[Data entries]
╔══

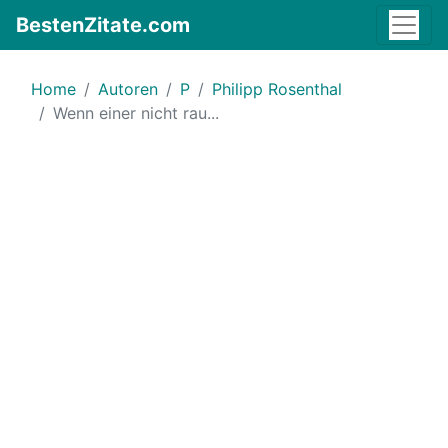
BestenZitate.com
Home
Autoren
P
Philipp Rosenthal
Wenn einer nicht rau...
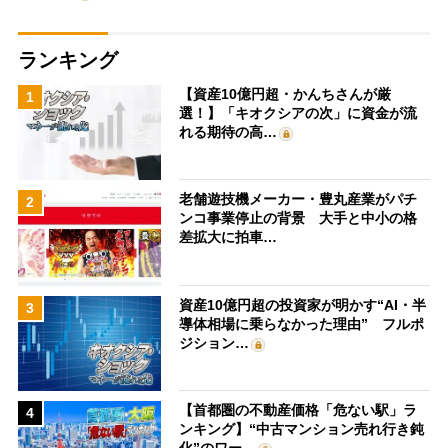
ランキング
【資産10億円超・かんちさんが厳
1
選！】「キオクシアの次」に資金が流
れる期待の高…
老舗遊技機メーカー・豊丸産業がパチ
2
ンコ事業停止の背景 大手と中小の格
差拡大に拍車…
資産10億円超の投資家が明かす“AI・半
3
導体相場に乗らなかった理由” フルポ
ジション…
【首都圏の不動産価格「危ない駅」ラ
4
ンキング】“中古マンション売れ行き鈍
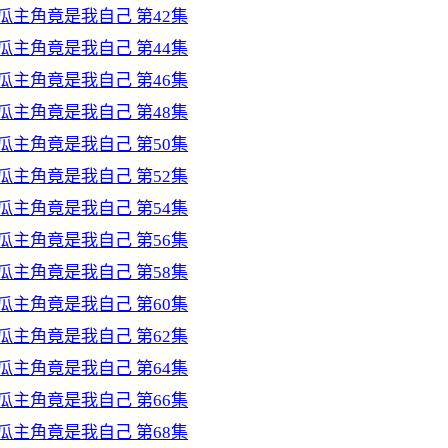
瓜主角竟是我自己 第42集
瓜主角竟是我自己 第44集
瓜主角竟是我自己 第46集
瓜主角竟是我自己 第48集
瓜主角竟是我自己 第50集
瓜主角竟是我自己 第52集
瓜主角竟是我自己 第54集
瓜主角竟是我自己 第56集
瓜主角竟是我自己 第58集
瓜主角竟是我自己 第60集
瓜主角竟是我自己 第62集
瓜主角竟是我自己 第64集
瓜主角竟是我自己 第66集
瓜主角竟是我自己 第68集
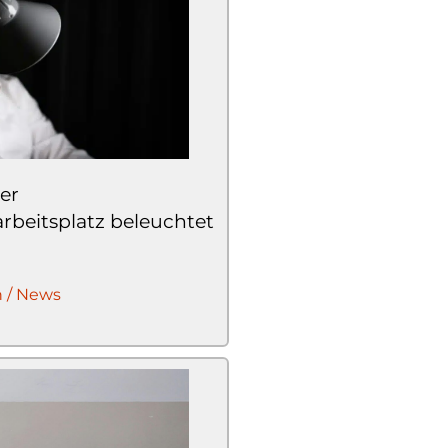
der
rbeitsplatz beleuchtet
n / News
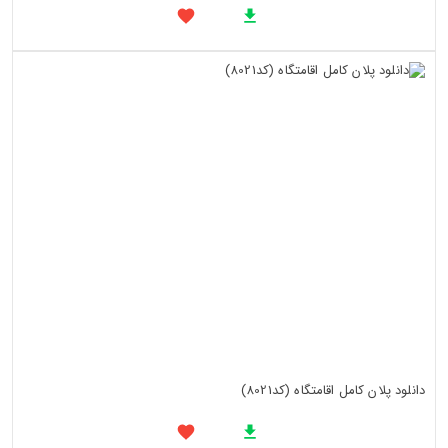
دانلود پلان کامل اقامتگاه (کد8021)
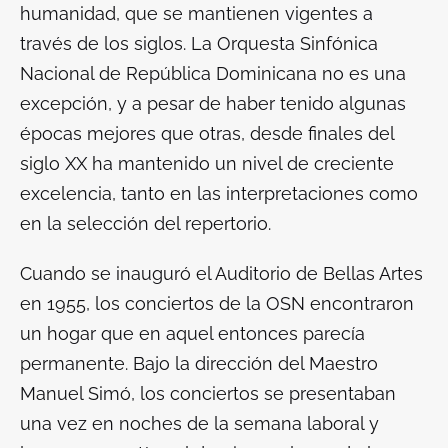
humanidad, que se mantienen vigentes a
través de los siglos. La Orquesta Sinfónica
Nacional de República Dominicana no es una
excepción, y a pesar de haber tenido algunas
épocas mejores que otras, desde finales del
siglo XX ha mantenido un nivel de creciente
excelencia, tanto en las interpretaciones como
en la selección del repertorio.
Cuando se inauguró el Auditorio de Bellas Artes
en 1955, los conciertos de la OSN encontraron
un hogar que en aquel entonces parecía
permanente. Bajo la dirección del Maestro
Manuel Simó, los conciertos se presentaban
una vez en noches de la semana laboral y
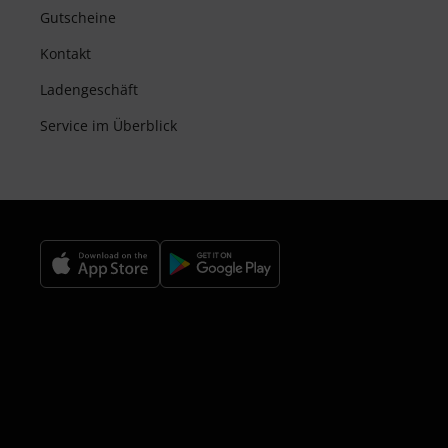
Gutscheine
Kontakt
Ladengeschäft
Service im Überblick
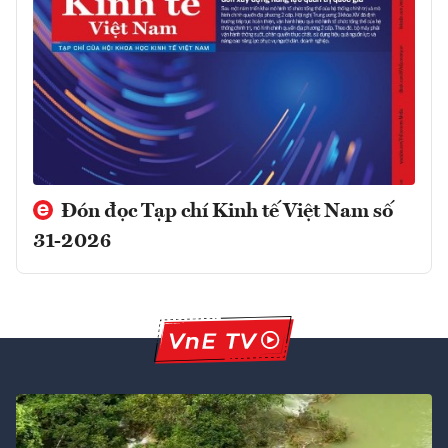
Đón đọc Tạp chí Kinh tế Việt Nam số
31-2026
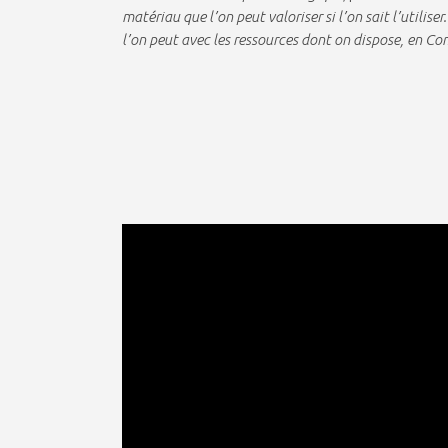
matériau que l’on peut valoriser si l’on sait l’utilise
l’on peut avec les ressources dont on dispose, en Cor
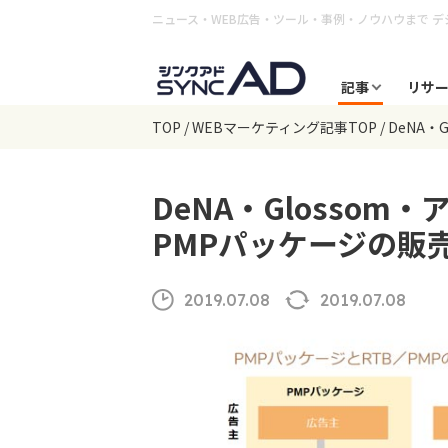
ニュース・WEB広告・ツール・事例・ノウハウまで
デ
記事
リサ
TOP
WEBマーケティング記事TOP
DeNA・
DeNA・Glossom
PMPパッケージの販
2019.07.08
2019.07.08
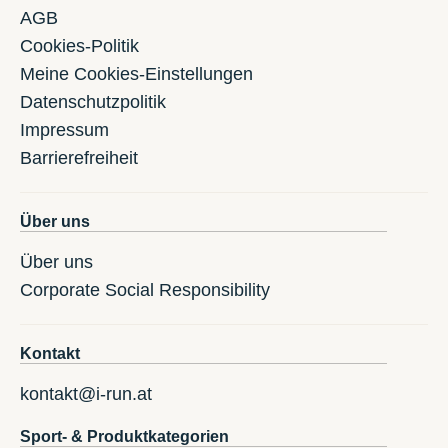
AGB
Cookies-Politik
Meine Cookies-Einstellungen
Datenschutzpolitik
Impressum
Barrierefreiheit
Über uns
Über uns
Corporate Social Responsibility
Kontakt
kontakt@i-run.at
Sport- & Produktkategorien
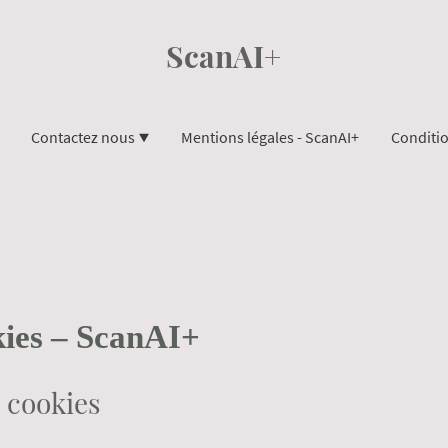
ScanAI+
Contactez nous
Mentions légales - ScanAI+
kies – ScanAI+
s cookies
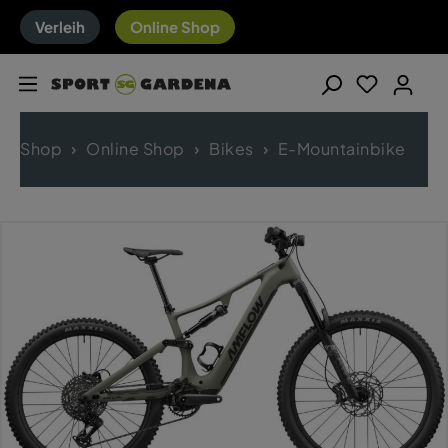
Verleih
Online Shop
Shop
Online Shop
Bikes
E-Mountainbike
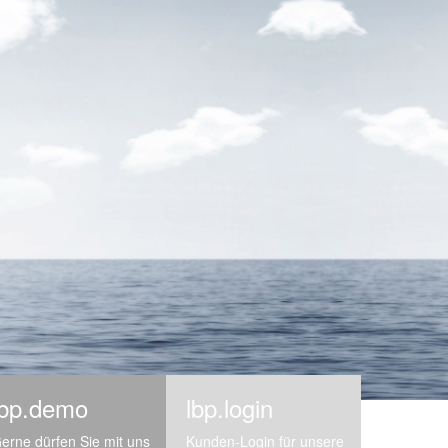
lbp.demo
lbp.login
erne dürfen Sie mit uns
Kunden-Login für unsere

╚══
╔══

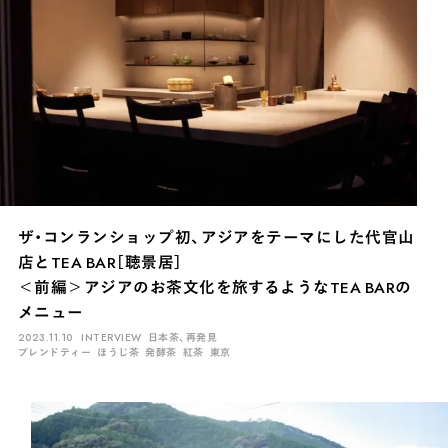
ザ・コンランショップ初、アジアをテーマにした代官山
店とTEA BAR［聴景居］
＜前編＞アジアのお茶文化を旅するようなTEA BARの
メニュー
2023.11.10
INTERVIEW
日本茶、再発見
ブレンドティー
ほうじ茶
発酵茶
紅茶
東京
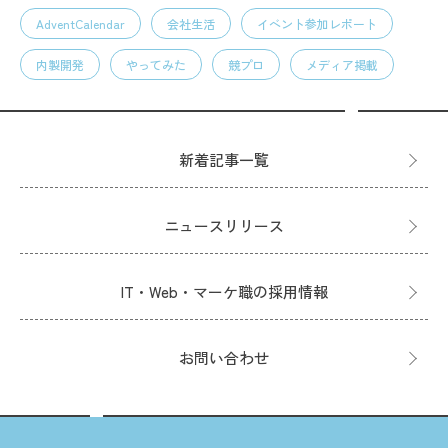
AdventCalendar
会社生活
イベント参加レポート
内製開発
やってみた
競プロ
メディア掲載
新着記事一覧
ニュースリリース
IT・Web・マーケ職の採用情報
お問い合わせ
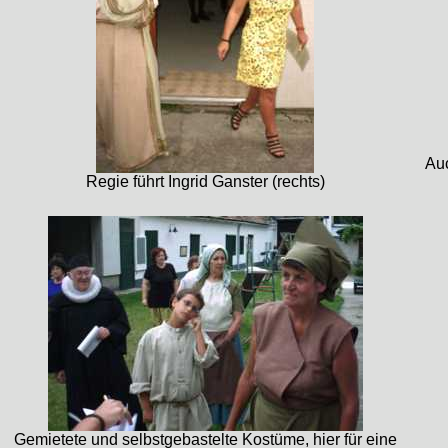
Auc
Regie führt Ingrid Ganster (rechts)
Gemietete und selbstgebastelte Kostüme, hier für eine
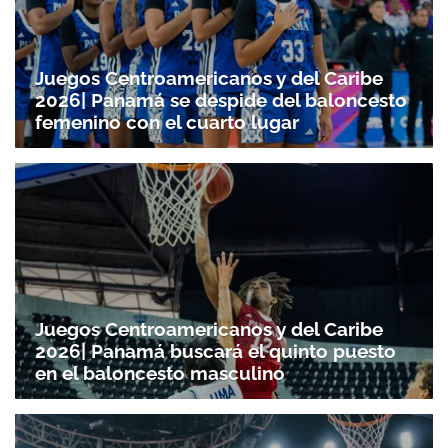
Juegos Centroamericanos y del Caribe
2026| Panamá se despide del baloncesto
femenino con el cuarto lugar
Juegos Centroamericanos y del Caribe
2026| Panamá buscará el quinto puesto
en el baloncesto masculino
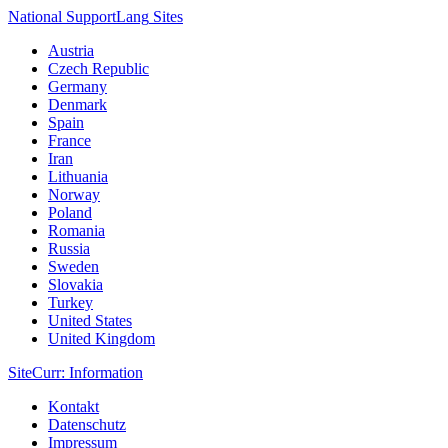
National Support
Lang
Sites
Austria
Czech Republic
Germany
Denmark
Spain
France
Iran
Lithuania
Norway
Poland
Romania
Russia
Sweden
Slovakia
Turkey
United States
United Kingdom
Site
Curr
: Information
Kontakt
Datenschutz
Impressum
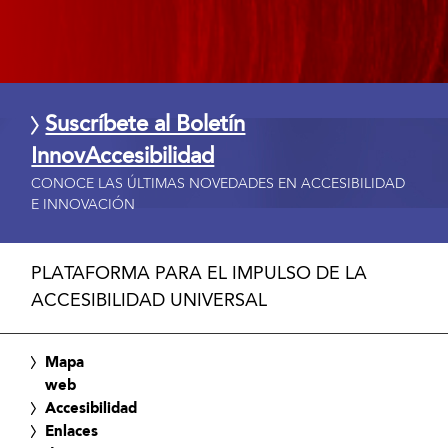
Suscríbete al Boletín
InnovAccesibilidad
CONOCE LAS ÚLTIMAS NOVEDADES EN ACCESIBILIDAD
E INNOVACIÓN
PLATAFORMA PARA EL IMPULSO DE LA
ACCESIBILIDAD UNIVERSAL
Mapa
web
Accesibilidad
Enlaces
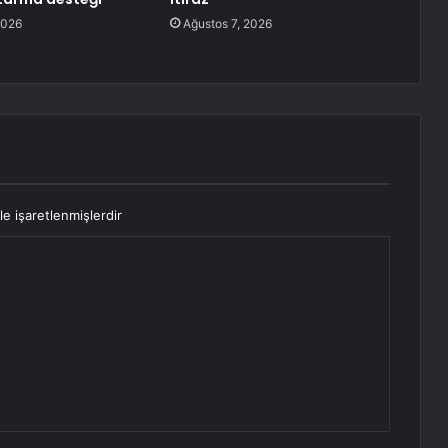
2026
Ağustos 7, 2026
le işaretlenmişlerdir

╚══
╔══

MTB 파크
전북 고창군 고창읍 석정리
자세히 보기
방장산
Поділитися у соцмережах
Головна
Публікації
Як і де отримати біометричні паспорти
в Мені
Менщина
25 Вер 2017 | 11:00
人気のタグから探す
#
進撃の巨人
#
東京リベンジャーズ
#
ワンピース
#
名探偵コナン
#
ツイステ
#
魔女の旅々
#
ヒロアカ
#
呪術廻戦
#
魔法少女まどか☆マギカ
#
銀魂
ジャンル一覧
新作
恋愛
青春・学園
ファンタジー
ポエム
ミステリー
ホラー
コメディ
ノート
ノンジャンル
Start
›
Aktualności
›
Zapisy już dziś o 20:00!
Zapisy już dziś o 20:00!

╚══

# Task description:
A clean copy is needed of the lines above from the one with "BestenZitate.com" up to and including the one with "瓜主角竟是我自己 第46集". Please set it down exactly, with no pictures.

# Output of the exercise:
BestenZitate.com
Home
Autoren
P
Philipp Rosenthal
Wenn einer nicht rau...
ランキング
【資産10億円超・かんちさんが厳
1
選！】「キオクシアの次」に資金が流
れる期待の高…
老舗遊技機メーカー・豊丸産業がパチ
2
ンコ事業停止の背景 大手と中小の格
差拡大に拍車…
資産10億円超の投資家が明かす“AI・半
3
導体相場に乗らなかった理由” フルポ
ジション…
【首都圏の不動産価格「危ない駅」ラ
4
ンキング】“中古マンション売れ行き鈍
瓜主角竟是我自己 第42集
瓜主角竟是我自己 第44集
瓜主角竟是我自己 第46集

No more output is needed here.